How to most efficiently increase values at a specified range in a large array and then find the largest value

Question

So I just had a programming test for an interview and I consider myself a decent programmer, however I was unable to meet time constraints on the online test (and there was

Answer 1

It isn't completely clear from you question whether the large array contains all zeros at the start, or whether you are given a large array with initial values, but similar methods can be used in both cases:

A) Large array of zeros

First of all, in this case there is no need to actually create the large array, or do anything with it.

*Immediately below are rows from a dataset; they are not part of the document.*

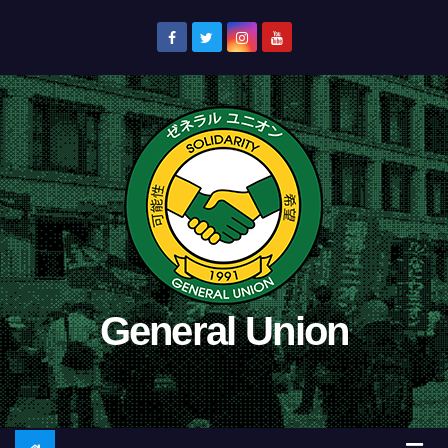
コ
ン
テ
ン
ツ
へ
ス
キ
ッ
プ
General Union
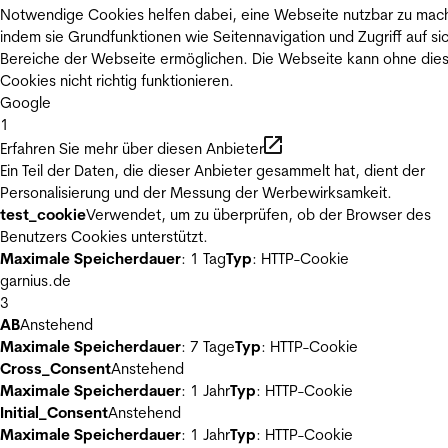
Notwendige Cookies helfen dabei, eine Webseite nutzbar zu mac
indem sie Grundfunktionen wie Seitennavigation und Zugriff auf si
Bereiche der Webseite ermöglichen. Die Webseite kann ohne die
Cookies nicht richtig funktionieren.
Google
1
Erfahren Sie mehr über diesen Anbieter
Ein Teil der Daten, die dieser Anbieter gesammelt hat, dient der
Personalisierung und der Messung der Werbewirksamkeit.
test_cookie
Verwendet, um zu überprüfen, ob der Browser des
Benutzers Cookies unterstützt.
Maximale Speicherdauer
: 1 Tag
Typ
: HTTP-Cookie
garnius.de
3
AB
Anstehend
Maximale Speicherdauer
: 7 Tage
Typ
: HTTP-Cookie
Cross_Consent
Anstehend
Maximale Speicherdauer
: 1 Jahr
Typ
: HTTP-Cookie
Initial_Consent
Anstehend
Maximale Speicherdauer
: 1 Jahr
Typ
: HTTP-Cookie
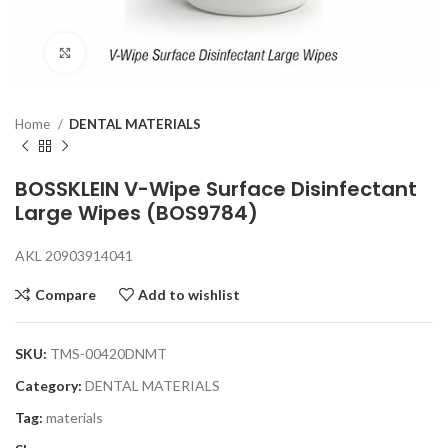
Click to enlarge
Home
DENTAL MATERIALS
BOSSKLEIN V-Wipe Surface Disinfectant
Large Wipes (BOS9784)
AKL 20903914041
Compare
Add to wishlist
SKU:
TMS-00420DNMT
Category:
DENTAL MATERIALS
Tag:
materials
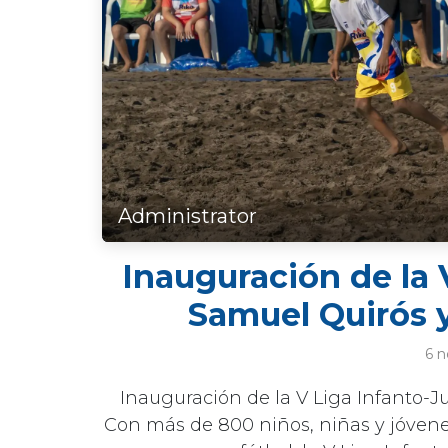
Administrator
Inauguración de la 
Samuel Quirós 
6 n
Inauguración de la V Liga Infanto-J
Con más de 800 niños, niñas y jóvene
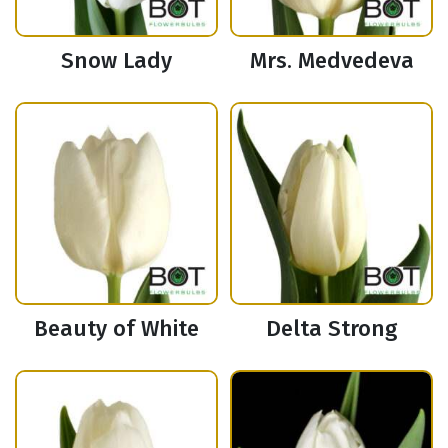
Snow Lady
Mrs. Medvedeva
Beauty of White
Delta Strong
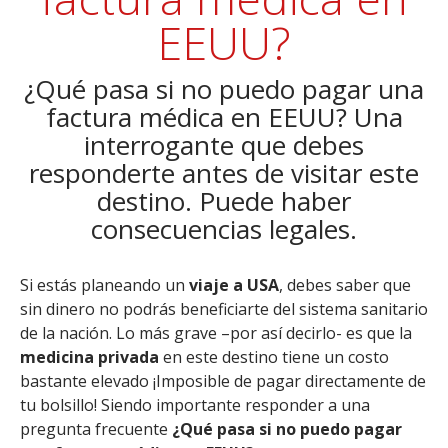
EEUU?
¿Qué pasa si no puedo pagar una
factura médica en EEUU? Una
interrogante que debes
responderte antes de visitar este
destino. Puede haber
consecuencias legales.
Si estás planeando un
viaje a USA
, debes saber que
sin dinero no podrás beneficiarte del sistema sanitario
de la nación. Lo más grave –por así decirlo- es que la
medicina privada
en este destino tiene un costo
bastante elevado ¡Imposible de pagar directamente de
tu bolsillo! Siendo importante responder a una
pregunta frecuente
¿Qué pasa si no puedo pagar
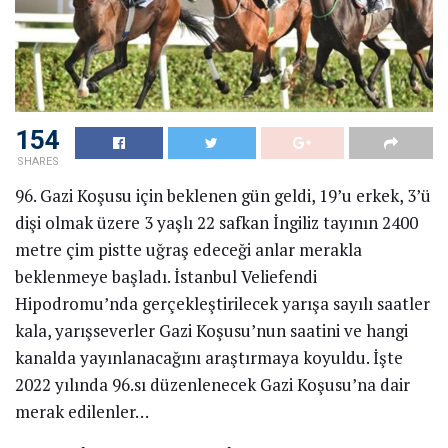
154
SHARES
96. Gazi Koşusu için beklenen gün geldi, 19’u erkek, 3’ü
dişi olmak üzere 3 yaşlı 22 safkan İngiliz tayının 2400
metre çim pistte uğraş edeceği anlar merakla
beklenmeye başladı. İstanbul Veliefendi
Hipodromu’nda gerçekleştirilecek yarışa sayılı saatler
kala, yarışseverler Gazi Koşusu’nun saatini ve hangi
kanalda yayınlanacağını araştırmaya koyuldu. İşte
2022 yılında 96.sı düzenlenecek Gazi Koşusu’na dair
merak edilenler…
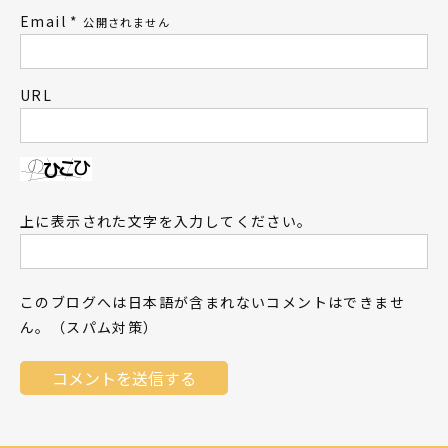
Email
*
公開されません
URL
上に表示された文字を入力してください。
このブログへは日本語が含まれないコメントはできませ
ん。（スパム対策）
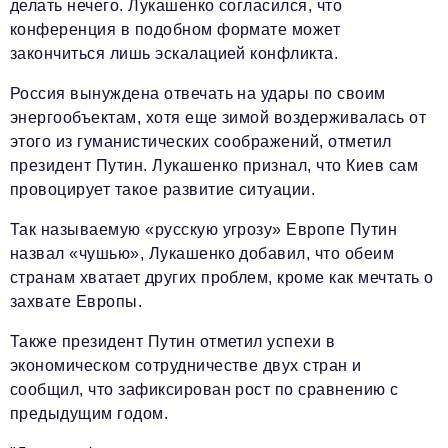
делать нечего. Лукашенко согласился, что
конференция в подобном формате может
закончиться лишь эскалацией конфликта.
Россия вынуждена отвечать на удары по своим
энергообъектам, хотя еще зимой воздерживалась от
этого из гуманистических соображений, отметил
президент Путин. Лукашенко признал, что Киев сам
провоцирует такое развитие ситуации.
Так называемую «русскую угрозу» Европе Путин
назвал «чушью», Лукашенко добавил, что обеим
странам хватает других проблем, кроме как мечтать о
захвате Европы.
Также президент Путин отметил успехи в
экономическом сотрудничестве двух стран и
сообщил, что зафиксирован рост по сравнению с
предыдущим годом.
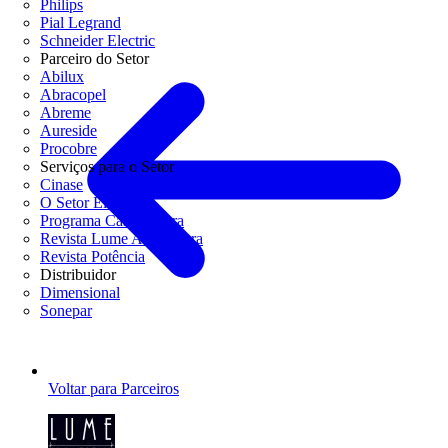
Philips
Pial Legrand
Schneider Electric
Parceiro do Setor
Abilux
Abracopel
Abreme
Aureside
Procobre
Serviços para o Setor
Cinase
O Setor Elétrico
Programa Casa Segura
Revista Lume Arquitetura
Revista Potência
Distribuidor
Dimensional
Sonepar
Voltar para Parceiros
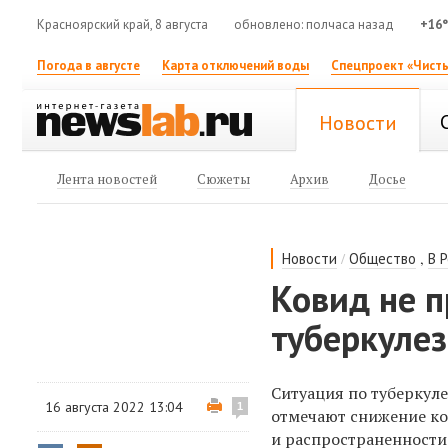
Красноярский край, 8 августа
обновлено: полчаса назад
+16
Погода в августе
Карта отключений воды
Спецпроект «Чисты
Новости
Лента новостей
Сюжеты
Архив
Досье
/
,
Новости
Общество
В 
Ковид не п
туберкулез
Ситуация по туберкуле
16 августа 2022 13:04
1
отмечают снижение ко
и распространенности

Given these ranges and values:

[0, 3] 143
[2, 4] 100
[2, 2] 100

Create a list, where every low index is stored with the value, and every high index (plus 1) is stored with the inverse of the value:

{0, +143} {4, -143} {2, +100} {5, -100} {2, +100} {3, -100}

Then sort this list (and preferably merge values with the same index):

{0, +143} {2, +200} {3, -100} {4, -143} {5, -100}

Then, iterate over the list, keep a running total, and find the maximum value and its start and end index:

           total  
{0, +143}   143  
{2, +200}   343   <-- max  
{3, -100}   243   <-- end  
{4, -143}   100  
{5, -100}     0  

So the maximum value is 343, and its range is index 2 ~ 3 (so really only position 2).

The complexity of this algorithm is linear to the number of ranges M, but not influenced by the size of the large array N, so O(M).

B) Large array with initial values

If you are given an array with inital values, e.g.:

[300, 200, 400, 600, 700]

any element could still have the largest value after the values in the ranges have been increased, so in the end you have to iterate over every element in the array to find the maximum value.

However, you can avoid having to actually increase any values in the array, or iterate over the array more than once, by creating the same list as above:

{0, +143} {2, +200} {3, -100} {4, -143} {5, -100}

and then iterating over the array to find the maximum value, while keeping a running total of the additional values, and adding these to the values while comparing with the maximum value:

              total
0: {0, +143}   143   value: 300 + 143 = 443  
1: no change   143   value: 200 + 143 = 343  
2: {2, +200}   343   value: 400 + 343 = 743  
3: {3, -100}   243   value: 600 + 243 = 843   <-- max  
4: {4, -143}   100   value: 700 + 100 = 800   <-- end  
5: {5, -100}     0  

So the maximum value is 843, and its range is index 3 ~ 4 (so really only position 3).

The complexity of this algorithm is linear to the size of the large array N, and linear to the number of ranges M, or O(N+M), but assuming that N is much greater than M, this is ~ O(N).